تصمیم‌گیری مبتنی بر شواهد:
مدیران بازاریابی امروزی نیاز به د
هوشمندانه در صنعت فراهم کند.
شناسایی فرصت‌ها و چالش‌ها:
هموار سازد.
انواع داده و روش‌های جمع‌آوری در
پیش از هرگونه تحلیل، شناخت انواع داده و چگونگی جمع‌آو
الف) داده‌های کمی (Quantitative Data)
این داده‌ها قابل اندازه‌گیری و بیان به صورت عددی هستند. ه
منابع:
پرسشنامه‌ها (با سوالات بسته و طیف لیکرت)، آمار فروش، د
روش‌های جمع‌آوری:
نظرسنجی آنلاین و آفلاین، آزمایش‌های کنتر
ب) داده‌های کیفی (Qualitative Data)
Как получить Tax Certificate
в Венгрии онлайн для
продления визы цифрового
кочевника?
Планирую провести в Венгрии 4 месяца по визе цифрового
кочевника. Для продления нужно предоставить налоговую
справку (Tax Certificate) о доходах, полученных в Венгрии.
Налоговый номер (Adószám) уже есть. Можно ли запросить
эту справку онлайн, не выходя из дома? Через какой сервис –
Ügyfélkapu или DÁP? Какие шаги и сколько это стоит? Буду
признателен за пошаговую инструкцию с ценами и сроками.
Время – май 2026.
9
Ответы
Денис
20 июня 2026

# # # # #

Every line in the records above that contains the word "кочевника" is to be copied out.

кочевника?
кочевника. Для продления нужно предоставить налоговую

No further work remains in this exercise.